(Excerpts from a dataset)

__________

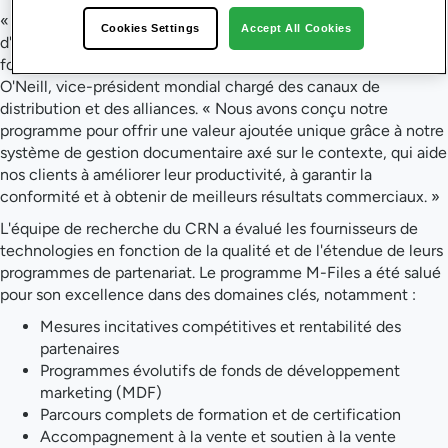
« Cette distinction souligne notre engagement en faveur
Cookies Settings
Accept All Cookies
d'une stratégie axée sur les partenaires et met en avant la
force de notre écosystème de partenaires », a déclaré Mike
O'Neill, vice-président mondial chargé des canaux de
distribution et des alliances. « Nous avons conçu notre
programme pour offrir une valeur ajoutée unique grâce à notre
système de gestion documentaire axé sur le contexte, qui aide
nos clients à améliorer leur productivité, à garantir la
conformité et à obtenir de meilleurs résultats commerciaux. »
L'équipe de recherche du CRN a évalué les fournisseurs de
technologies en fonction de la qualité et de l'étendue de leurs
programmes de partenariat. Le programme M-Files a été salué
pour son excellence dans des domaines clés, notamment :
Mesures incitatives compétitives et rentabilité des
partenaires
Programmes évolutifs de fonds de développement
marketing (MDF)
Parcours complets de formation et de certification
Accompagnement à la vente et soutien à la vente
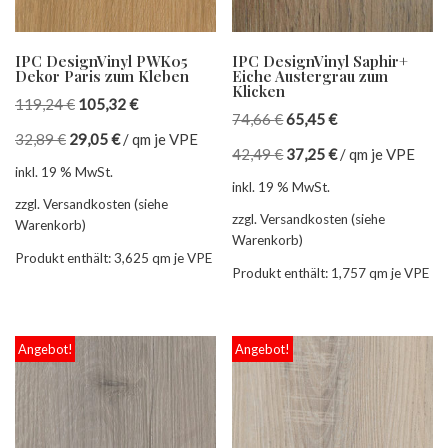
IPC DesignVinyl PWK05
IPC DesignVinyl Saphir+
Dekor Paris zum Kleben
Eiche Austergrau zum
Klicken
119,24
€
105,32
€
74,66
€
65,45
€
32,89
€
29,05
€
/
qm je VPE
42,49
€
37,25
€
/
qm je VPE
inkl. 19 % MwSt.
inkl. 19 % MwSt.
zzgl. Versandkosten (siehe
zzgl. Versandkosten (siehe
Warenkorb)
Warenkorb)
Produkt enthält: 3,625
qm je VPE
Produkt enthält: 1,757
qm je VPE
Angebot!
Angebot!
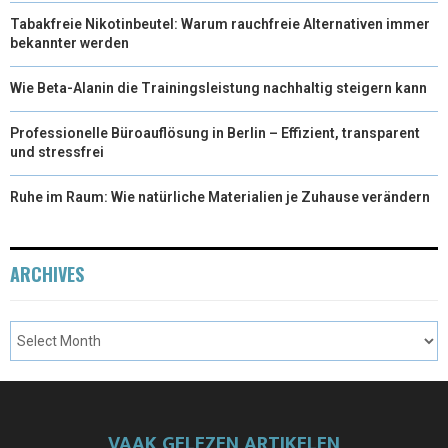
Tabakfreie Nikotinbeutel: Warum rauchfreie Alternativen immer
bekannter werden
Wie Beta-Alanin die Trainingsleistung nachhaltig steigern kann
Professionelle Büroauflösung in Berlin – Effizient, transparent
und stressfrei
Ruhe im Raum: Wie natürliche Materialien je Zuhause verändern
ARCHIVES
VAAK GELEZEN ARTIKELEN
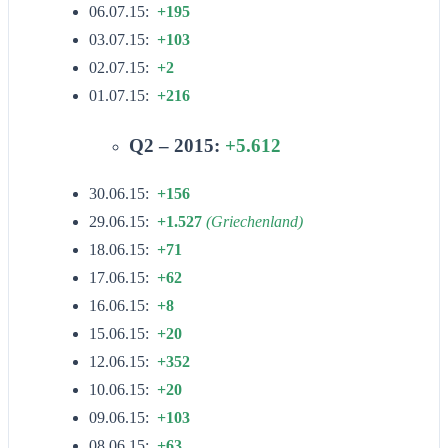
06.07.15:
+195
03.07.15:
+103
02.07.15:
+2
01.07.15:
+216
Q2 – 2015:
+5.612
30.06.15:
+156
29.06.15:
+1.527
(Griechenland)
18.06.15:
+71
17.06.15:
+62
16.06.15:
+8
15.06.15:
+20
12.06.15:
+352
10.06.15:
+20
09.06.15:
+103
08.06.15:
+63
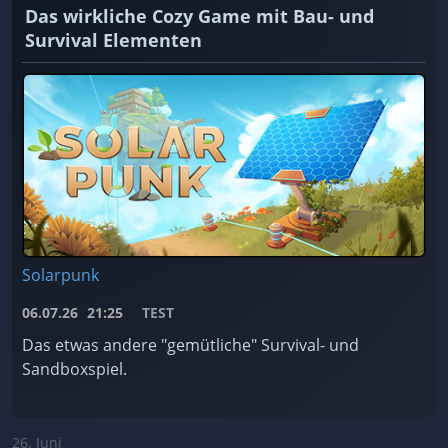
Das wirkliche Cozy Game mit Bau- und
Survival Elementen
Solarpunk
06.07.26
21:25
TEST
Das etwas andere "gemütliche" Survival- und
Sandboxspiel.
26. Juni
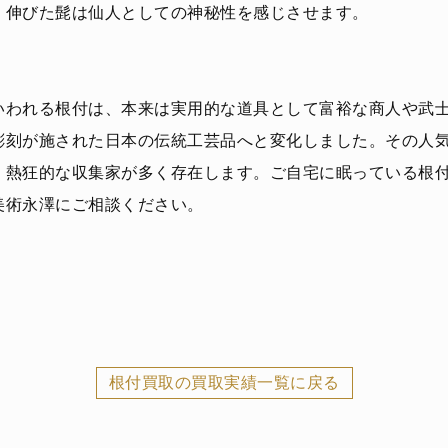
く伸びた髭は仙人としての神秘性を感じさせます。
いわれる根付は、本来は実用的な道具として富裕な商人や武
彫刻が施された日本の伝統工芸品へと変化しました。その人
く熱狂的な収集家が多く存在します。ご自宅に眠っている根
美術永澤にご相談ください。
根付買取の買取実績一覧に戻る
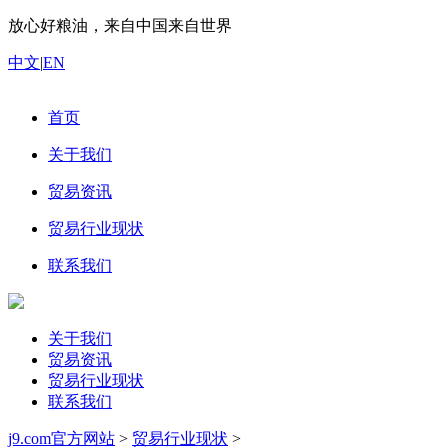
放心好粮油，来自中国来自世界
中文
|
EN
首页
关于我们
贸易资讯
贸易行业现状
联系我们
关于我们
贸易资讯
贸易行业现状
联系我们
j9.com官方网站
>
贸易行业现状
>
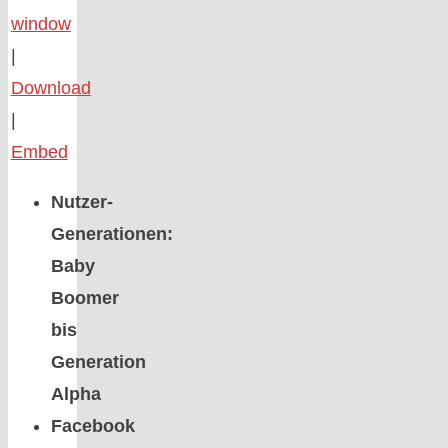
window
|
Download
|
Embed
Nutzer-
Generationen:
Baby
Boomer
bis
Generation
Alpha
Facebook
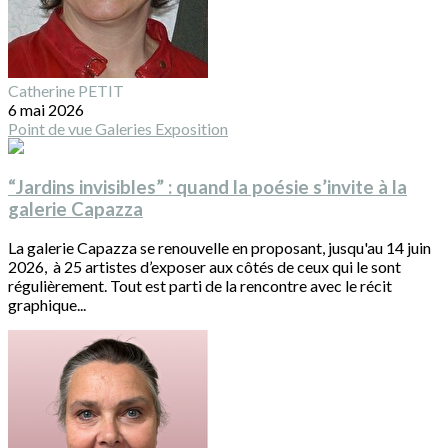
Catherine PETIT
6 mai 2026
Point de vue
Galeries
Exposition
“Jardins invisibles” : quand la poésie s’invite à la
galerie Capazza
La galerie Capazza se renouvelle en proposant, jusqu'au 14 juin
2026, à 25 artistes d’exposer aux côtés de ceux qui le sont
régulièrement. Tout est parti de la rencontre avec le récit
graphique...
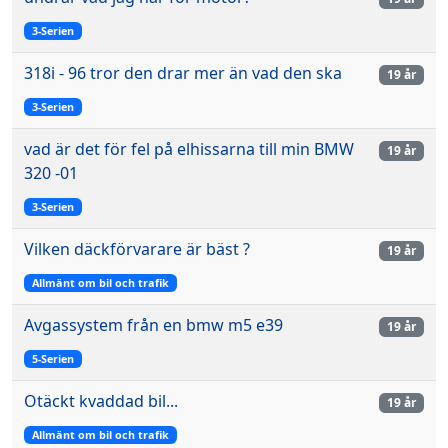
3-Serien
318i - 96 tror den drar mer än vad den ska
19 år
3-Serien
vad är det för fel på elhissarna till min BMW
19 år
320 -01
3-Serien
Vilken däckförvarare är bäst ?
19 år
Allmänt om bil och trafik
Avgassystem från en bmw m5 e39
19 år
5-Serien
Otäckt kvaddad bil...
19 år
Allmänt om bil och trafik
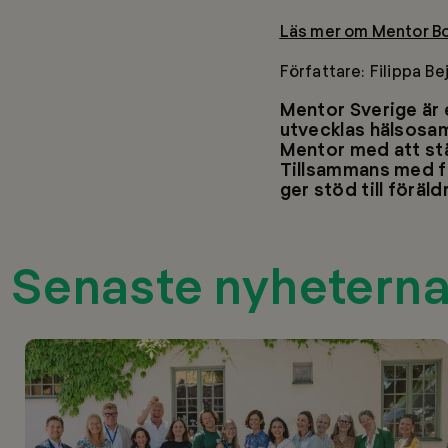
Läs mer om Mentor Boo
Författare: Filippa B
Mentor Sverige är e
utvecklas hälsosam
Mentor med att st
Tillsammans med f
ger stöd till föräld
Senaste nyhetern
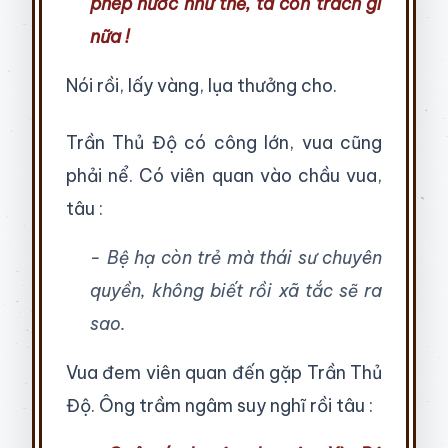
phép nước như thế, ta còn trách gì
nữa !
Nói rồi, lấy vàng, lụa thưởng cho.
Trần Thủ Độ có công lớn, vua cũng
phải nể. Có viên quan vào chầu vua,
tâu :
- Bệ hạ còn trẻ mà thái sư chuyên
quyền, không biết rồi xã tắc sẽ ra
sao.
Vua đem viên quan đến gặp Trần Thủ
Độ. Ông trầm ngâm suy nghĩ rồi tâu :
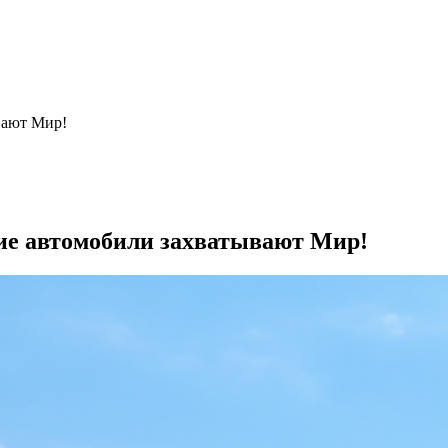
вают Мир!
ие автомобили захватывают Мир!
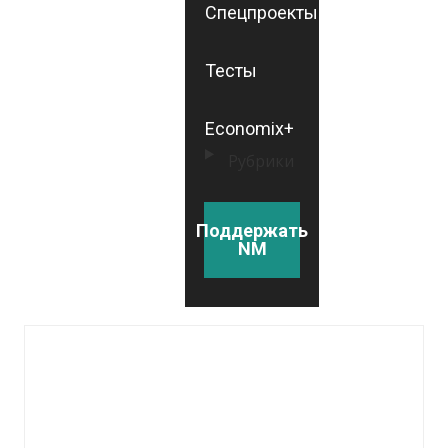
Спецпроекты
Тесты
Economix+
Рубрики
Поддержать
NM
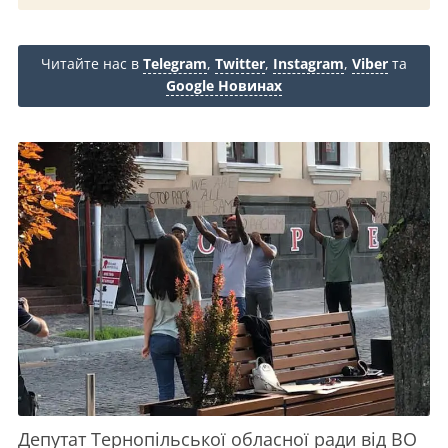
Читайте нас в
Telegram
,
Twitter
,
Instagram
,
Viber
та
Google Новинах
Депутат Тернопільської обласної ради від ВО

__________

Find the line that contains "La galerie Capazza" and repeat it, along with every line after it to the end of the data, exactly; drop the pictures.

*ANSWER SPACE*.
La galerie Capazza se renouvelle en proposant, jusqu'au 14 juin
2026, à 25 artistes d’exposer aux côtés de ceux qui le sont
régulièrement. Tout est parti de la rencontre avec le récit
graphique...
3-Serien
318i - 96 tror den drar mer än vad den ska
19 år
3-Serien
vad är det för fel på elhissarna till min BMW
19 år
320 -01
3-Serien
Vilken däckförvarare är bäst ?
19 år
Allmänt om bil och trafik
Avgassystem från en bmw m5 e39
19 år
5-Serien
Otäckt kvaddad bil...
19 år
Allmänt om bil och trafik
Läs mer om Mentor Boo
Författare: Filippa B
Mentor Sverige är e
utvecklas hälsosam
Mentor med att st
Tillsammans med f
ger stöd till föräld
Senaste nyhetern
phép nước như thế, ta còn trách gì
nữa !
Nói rồi, lấy vàng, lụa thưởng cho.
Trần Thủ Độ có công lớn, vua cũng
phải nể. Có viên quan vào chầu vua,
tâu :
- Bệ hạ còn trẻ mà thái sư chuyên
quyền, không biết rồi xã tắc sẽ ra
sao.
Vua đem viên quan đến gặp Trần Thủ
Độ. Ông trầm ngâm suy nghĩ rồi tâu :
вают Мир!
ие автомобили захватывают Мир!
Спецпроекты
Тесты
Economix+
Рубрики
Поддержать
NM
Читайте нас в
Telegram
,
Twitter
,
Instagram
,
Viber
та
Google Новинах
Депутат Тернопільської обласної ради від ВО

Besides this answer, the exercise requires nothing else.